◆ Directions for this task
In the listing that follows, determine how many lines include the word "CloudOps". Respond with that number alone.

>>>

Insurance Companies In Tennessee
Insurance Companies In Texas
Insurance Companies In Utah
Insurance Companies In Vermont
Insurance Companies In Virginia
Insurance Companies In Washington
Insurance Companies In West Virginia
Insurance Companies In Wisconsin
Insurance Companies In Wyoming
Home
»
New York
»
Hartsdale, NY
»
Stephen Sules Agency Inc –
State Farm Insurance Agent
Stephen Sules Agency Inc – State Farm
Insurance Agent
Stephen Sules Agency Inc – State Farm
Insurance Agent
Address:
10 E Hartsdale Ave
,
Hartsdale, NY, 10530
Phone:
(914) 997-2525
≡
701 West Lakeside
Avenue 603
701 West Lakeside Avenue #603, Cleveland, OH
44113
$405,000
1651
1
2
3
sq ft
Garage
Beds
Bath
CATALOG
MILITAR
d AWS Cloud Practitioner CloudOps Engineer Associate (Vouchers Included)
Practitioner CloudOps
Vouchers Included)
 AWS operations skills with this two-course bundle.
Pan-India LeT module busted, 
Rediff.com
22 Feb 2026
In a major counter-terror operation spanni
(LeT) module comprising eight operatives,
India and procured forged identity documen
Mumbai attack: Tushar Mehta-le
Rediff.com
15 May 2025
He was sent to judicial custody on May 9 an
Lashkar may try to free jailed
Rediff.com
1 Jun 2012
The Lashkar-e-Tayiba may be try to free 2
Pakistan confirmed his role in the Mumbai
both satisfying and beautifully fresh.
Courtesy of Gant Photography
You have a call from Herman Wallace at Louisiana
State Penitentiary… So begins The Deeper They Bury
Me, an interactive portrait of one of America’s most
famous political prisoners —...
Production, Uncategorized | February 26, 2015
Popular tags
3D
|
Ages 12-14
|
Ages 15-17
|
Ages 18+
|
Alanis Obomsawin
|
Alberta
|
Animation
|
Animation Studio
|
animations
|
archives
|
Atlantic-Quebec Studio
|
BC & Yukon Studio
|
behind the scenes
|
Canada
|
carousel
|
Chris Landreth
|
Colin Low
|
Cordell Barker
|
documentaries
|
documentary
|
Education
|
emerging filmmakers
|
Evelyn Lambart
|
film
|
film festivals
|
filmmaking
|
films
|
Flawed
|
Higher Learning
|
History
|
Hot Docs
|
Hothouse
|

<<<

◆ Answer space
2